Defendant claims that he was inadequately prepared as a witness and that no other witnesses were called on his behalf. These contentions are also inadequately supported on appeal. Defendant does not explain how his testimony or the purported lack of advance preparation was prejudicial to him. He does not explain what his testimony would have been had he been adequately prepared. Also, defendant does not identify what other persons should have been called as witnesses or how their testimony was essential to his defense. State v. Lairby, 699 P.2d at 1204; State v. Kraft, 96 Idaho 901, 539 P.2d 254, 258 (1975).
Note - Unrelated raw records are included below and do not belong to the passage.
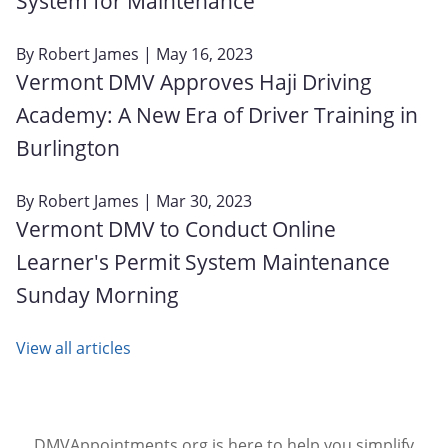
System for Maintenance
By
Robert James
| May 16, 2023
Vermont DMV Approves Haji Driving
Academy: A New Era of Driver Training in
Burlington
By
Robert James
| Mar 30, 2023
Vermont DMV to Conduct Online
Learner's Permit System Maintenance
Sunday Morning
View all articles
DMVAppointments.org is here to help you simplify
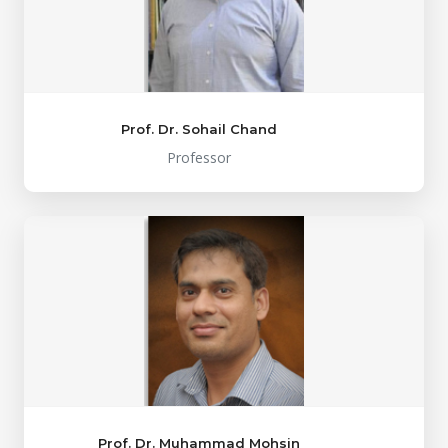
Prof. Dr. Sohail Chand
Professor
Prof. Dr. Muhammad Mohsin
We also consider meritless defendant's complaint that counsel improperly failed to challenge a member of the jury. An ambiguous statement by a potential juror that because someone is killed, "somebody is guilty somewhere" does not undermine our confidence in the outcome when the court has thoroughly questioned and instructed the jury panel as to their duty as jurors. The statement was not directed against defendant and is insufficient, without more, to show that the juror should have been excused for cause. Cf. Perkins v. State, 695 P.2d 1364, 1367-68 (Okla.Crim.1985). All the jury members, including this questioned juror, indicated that they would give impartial consideration to the evidence before them in determining defendant's innocence or guilt. And, counsel's decision not to exercise all the peremptory challenges available was a tactical decision dependent upon numerous other factors which defendant does not address on appeal. He has not shown how that decision was prejudicial to him.
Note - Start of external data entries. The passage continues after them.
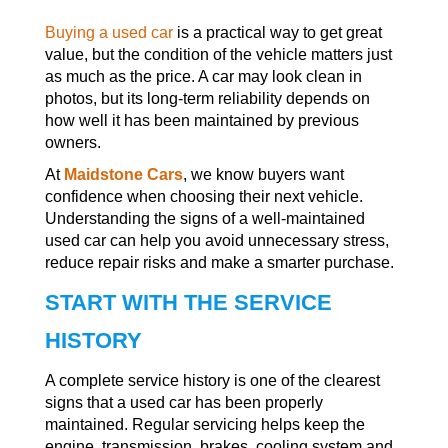
Buying a used car
is a practical way to get great
value, but the condition of the vehicle matters just
as much as the price. A car may look clean in
photos, but its long-term reliability depends on
how well it has been maintained by previous
owners.
At
Maidstone Cars
, we know buyers want
confidence when choosing their next vehicle.
Understanding the signs of a well-maintained
used car can help you avoid unnecessary stress,
reduce repair risks and make a smarter purchase.
START WITH THE SERVICE
HISTORY
A complete service history is one of the clearest
signs that a used car has been properly
maintained. Regular servicing helps keep the
engine, transmission, brakes, cooling system and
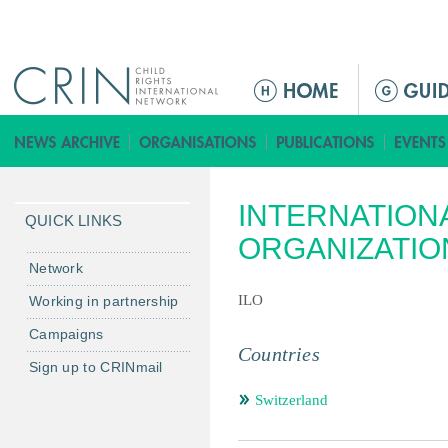
Jump to navigation
ا
ل
ق
ا
ئ
INTERNATION
م
QUICK LINKS
ة
ORGANIZATIO
ا
Network
ل
ILO
Working in partnership
ر
Campaigns
ئ
Countries
ي
Sign up to CRINmail
س
Switzerland
ي
ة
Consequently, we conclude that it is not reasonably probable that any of the alleged deficiencies, separately or collectively, affected the reliability of defendant's conviction. Viewing the entire circumstances of the trial, including defendant's testimony and the evidence properly admitted against him, we cannot find any prejudice by the representation and tactical decisions of his attorney. On appeal, defendant has not sufficiently overcome the presumptions that the proceeding was fundamentally fair and the outcome reliably achieved. Strickland, 104 S.Ct. at 2069.
Defendant's second degree murder conviction is affirmed.
STEWART, J., concurs in the result.
NOTES
[1] State v. Royball, 710 P.2d 168 (Utah 1985); State v. Lenzing, 688 P.2d 492 (Utah 1984); U.C.A., 1953, § 76-2-103(1), (2), as amended (1978 ed.). See also State v. Wood, 648 P.2d 71, 90 (Utah 1982), cert. denied, 495 U.S. 988, 103 S.Ct. 341, 74 L.Ed.2d 383 (1982).
[2] Lairby, 699 P.2d at 1204-06; accord Strickland, 104 S.Ct. at 2067.
[3] Strickland, 104 S.Ct. at 2069.
[4] Id. at 2064; Lairby, 699 P.2d at 1205 n. 21.